Find the lines holding the string "details" in the data, then copy all of them.

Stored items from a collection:
-=-=-=-=-

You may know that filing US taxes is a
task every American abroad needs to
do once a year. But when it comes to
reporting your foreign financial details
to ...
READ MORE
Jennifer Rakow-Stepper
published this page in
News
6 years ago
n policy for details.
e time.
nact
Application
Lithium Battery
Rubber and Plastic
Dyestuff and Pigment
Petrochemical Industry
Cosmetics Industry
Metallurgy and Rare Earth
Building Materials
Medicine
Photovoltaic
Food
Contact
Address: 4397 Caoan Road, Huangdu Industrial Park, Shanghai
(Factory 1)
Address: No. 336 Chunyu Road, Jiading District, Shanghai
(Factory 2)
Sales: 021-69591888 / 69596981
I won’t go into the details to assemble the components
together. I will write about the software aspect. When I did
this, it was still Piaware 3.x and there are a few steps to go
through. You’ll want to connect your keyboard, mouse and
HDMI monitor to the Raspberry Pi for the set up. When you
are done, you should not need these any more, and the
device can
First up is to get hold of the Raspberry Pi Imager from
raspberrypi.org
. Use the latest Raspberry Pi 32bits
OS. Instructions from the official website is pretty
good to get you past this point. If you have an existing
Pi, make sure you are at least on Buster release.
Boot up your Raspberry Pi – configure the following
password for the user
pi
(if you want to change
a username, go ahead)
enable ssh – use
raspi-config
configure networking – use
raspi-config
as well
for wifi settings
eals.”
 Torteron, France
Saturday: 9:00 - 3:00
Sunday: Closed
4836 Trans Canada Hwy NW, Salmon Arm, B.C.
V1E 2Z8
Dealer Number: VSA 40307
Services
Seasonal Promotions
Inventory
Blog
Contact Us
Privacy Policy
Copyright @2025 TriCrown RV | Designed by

-=-=-=-=-

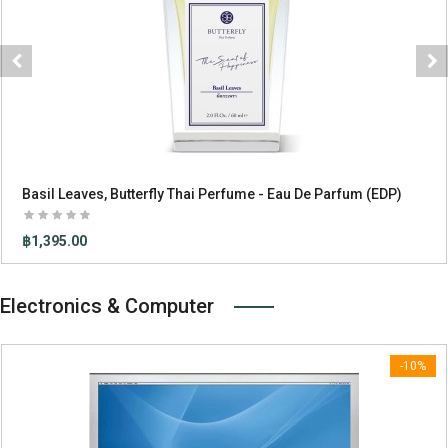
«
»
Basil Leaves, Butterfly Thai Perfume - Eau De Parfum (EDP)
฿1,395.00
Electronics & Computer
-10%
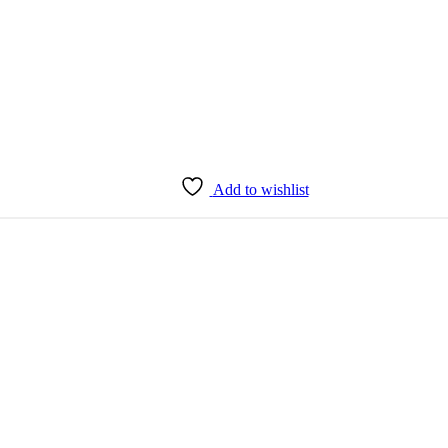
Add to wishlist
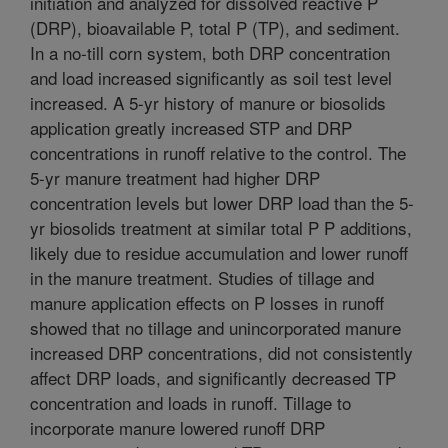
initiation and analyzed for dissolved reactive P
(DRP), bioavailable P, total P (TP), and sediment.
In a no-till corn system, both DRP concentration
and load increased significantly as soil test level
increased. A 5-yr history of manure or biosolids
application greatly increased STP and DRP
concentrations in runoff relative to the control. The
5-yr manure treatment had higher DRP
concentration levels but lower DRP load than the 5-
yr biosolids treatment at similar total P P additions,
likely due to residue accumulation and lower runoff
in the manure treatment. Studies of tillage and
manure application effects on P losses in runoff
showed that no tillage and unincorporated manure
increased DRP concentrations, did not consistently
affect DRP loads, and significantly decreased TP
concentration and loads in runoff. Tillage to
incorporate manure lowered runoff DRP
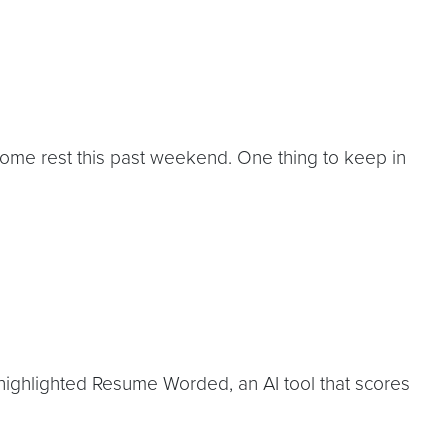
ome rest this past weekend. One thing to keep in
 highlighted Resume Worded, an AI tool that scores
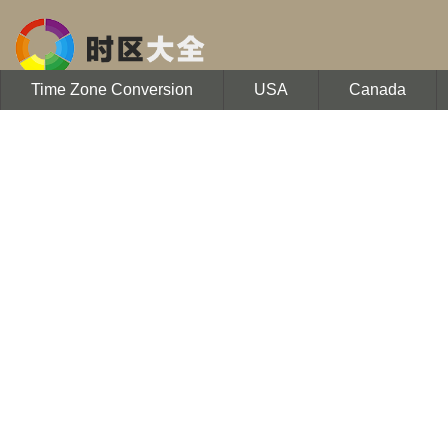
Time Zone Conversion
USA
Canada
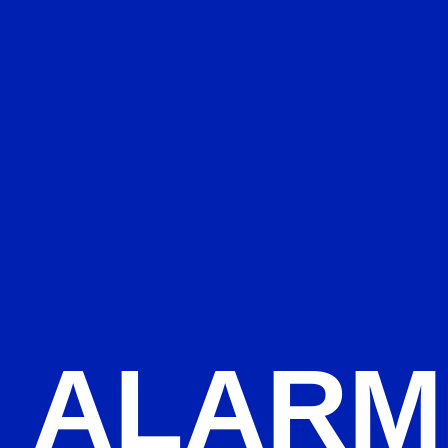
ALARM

-=-=-=-=-

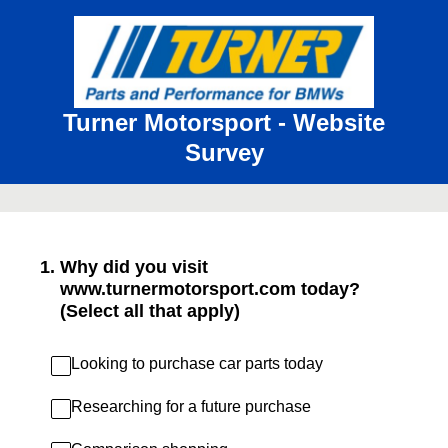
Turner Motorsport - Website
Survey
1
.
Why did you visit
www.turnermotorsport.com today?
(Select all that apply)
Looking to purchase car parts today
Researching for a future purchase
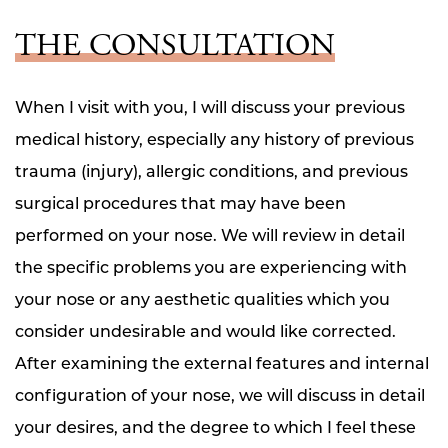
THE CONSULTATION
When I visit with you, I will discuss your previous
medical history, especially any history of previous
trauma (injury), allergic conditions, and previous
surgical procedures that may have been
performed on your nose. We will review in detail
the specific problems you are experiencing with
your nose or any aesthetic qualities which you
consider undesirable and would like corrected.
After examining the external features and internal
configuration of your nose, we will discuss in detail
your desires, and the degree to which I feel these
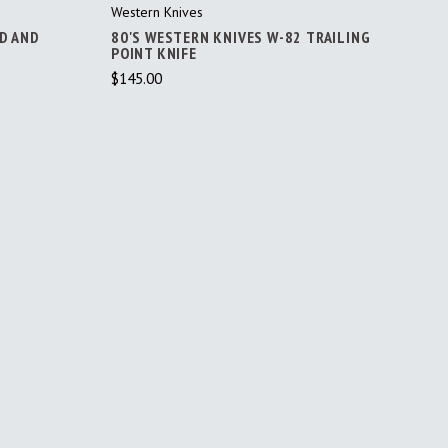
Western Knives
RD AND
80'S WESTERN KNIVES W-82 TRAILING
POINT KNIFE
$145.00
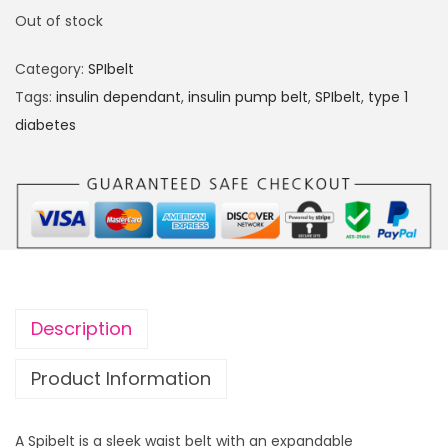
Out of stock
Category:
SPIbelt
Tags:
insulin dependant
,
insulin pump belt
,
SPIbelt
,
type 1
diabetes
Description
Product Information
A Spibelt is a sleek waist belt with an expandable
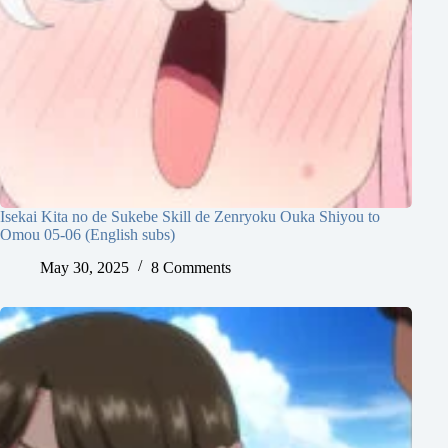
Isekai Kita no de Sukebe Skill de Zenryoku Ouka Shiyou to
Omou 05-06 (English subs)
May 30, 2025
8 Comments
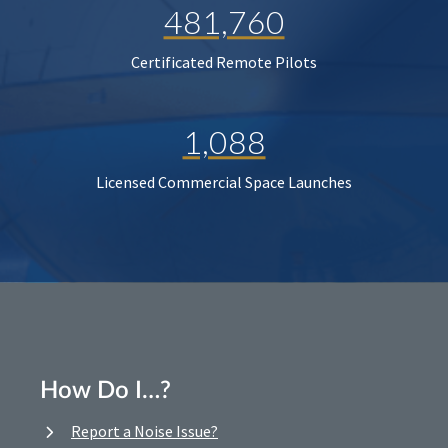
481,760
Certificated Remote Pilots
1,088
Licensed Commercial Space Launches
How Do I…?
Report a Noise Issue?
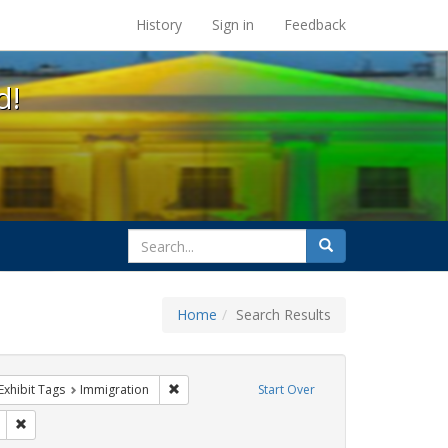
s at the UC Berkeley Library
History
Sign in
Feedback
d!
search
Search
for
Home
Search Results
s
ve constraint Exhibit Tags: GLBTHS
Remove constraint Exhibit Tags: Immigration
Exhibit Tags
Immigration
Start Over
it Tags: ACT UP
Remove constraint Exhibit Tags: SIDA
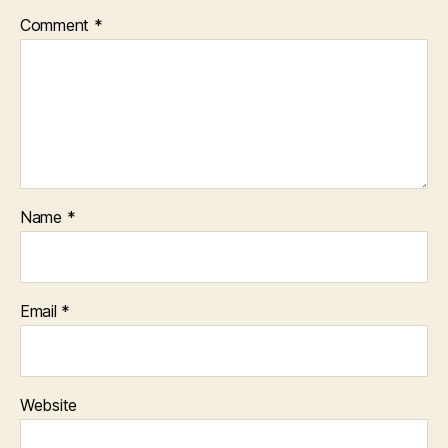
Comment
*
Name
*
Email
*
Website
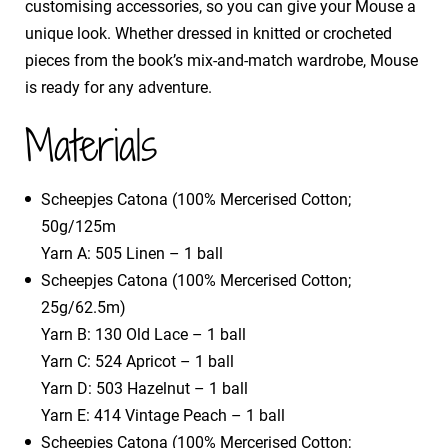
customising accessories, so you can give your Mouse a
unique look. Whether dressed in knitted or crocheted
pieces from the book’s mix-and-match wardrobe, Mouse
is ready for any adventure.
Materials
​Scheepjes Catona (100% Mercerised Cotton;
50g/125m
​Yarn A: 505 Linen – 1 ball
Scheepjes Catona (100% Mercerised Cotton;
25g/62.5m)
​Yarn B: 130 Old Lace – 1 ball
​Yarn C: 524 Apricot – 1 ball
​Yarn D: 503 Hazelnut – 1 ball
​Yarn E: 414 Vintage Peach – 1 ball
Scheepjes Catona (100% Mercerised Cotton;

-=-=-=-=-

» **YOUR SOLUTION**:
reporting your foreign financial details
n policy for details.
I won’t go into the details to assemble the components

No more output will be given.